CSIR achieves 81% of its KPI targets
In this video, CSIR CEO Thulani Dlamini presents some of the CSIR’s performance results for 2021/22 financial year and discusses them.
The Council for Scientific and Industrial Research (CSIR) has achieved 81% of its key performance indicators (KPIs) for the 2021/22 reporting year, exceeding them in 68% of cases.
CSIR CEO Thulani Dlamini said on November 8 that there had been an overall performance improvement compared with the previous financial year.
Some of the KPIs that were exceeded included a 127% achievement in the number of new localised technologies; 114% achievement in the number of joint technology agreements implemented for industry; 132% achievement in the number of small, medium-sized and microenterprises (SMMEs) supported; 129% achievement in the number of reports contributing to national policy development; and 215% achievement in the number of projects implemented to increase the capability of the State.
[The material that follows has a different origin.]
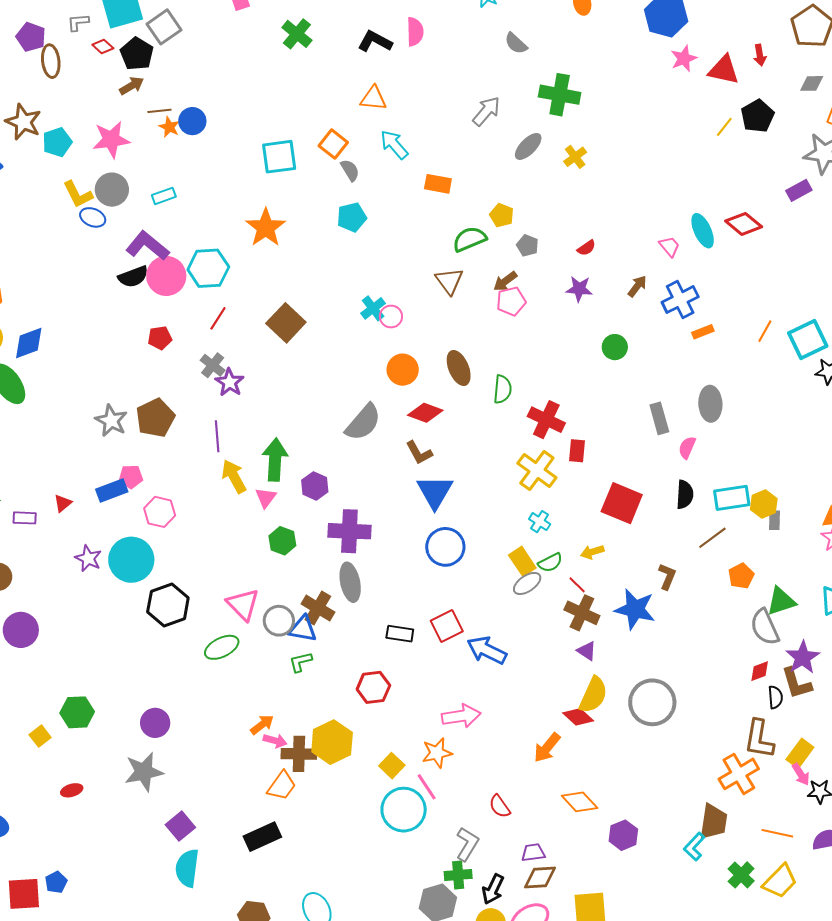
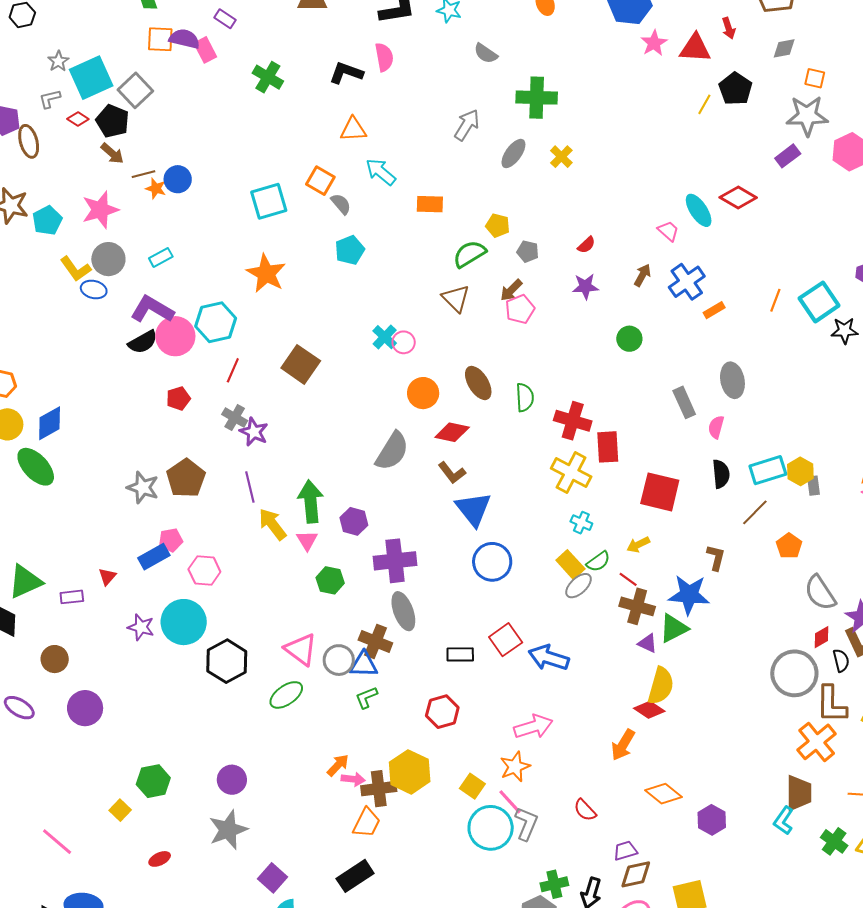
brown arrow: (132, 86) -> (112, 153), turned 80
red rectangle: (577, 451) -> (608, 447), size x1.4
green triangle: (781, 601) -> (674, 628), moved
gray circle: (652, 702) -> (794, 673), moved
gray L-shape: (467, 844) -> (526, 824), moved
The CSIR researches, develops, localises and diffuses technologies to accelerate socioeconomic prosperity in South Africa.
The organisation supports government’s programmes through directed research that is aligned with the country’s priorities, the organisation’s mandate and its science, engineering and technology competences.
“If there are technologies or solutions out there that we can use in South Africa, we will strive to ensure that those solutions are brought into the country. It's also about creating some kind of strategic independence, reducing our balance of payments and substituting products that we would normally import from other parts of the world with locally developed products that can serve a similar purpose,” Dlamini said.
In terms of the CSIR’s strategic objective to conduct research, development and innovation of transformative technologies and accelerate their diffusion, 60% of the KPIs were achieved in the 2021/22 financial year, compared with 80% for the year prior.
The organisation met 100% of its targets with regard to improving the competitiveness of high-impact industries to support South Africa’s reindustrialisation by collaboratively developing, localising and implementing technology, compared with only 67% achieved last year.
The CSIR also achieved 100% in terms of its goal to drive socioeconomic transformation through research, development and industrialisation, which supports the development of a capable State, Dlamini said.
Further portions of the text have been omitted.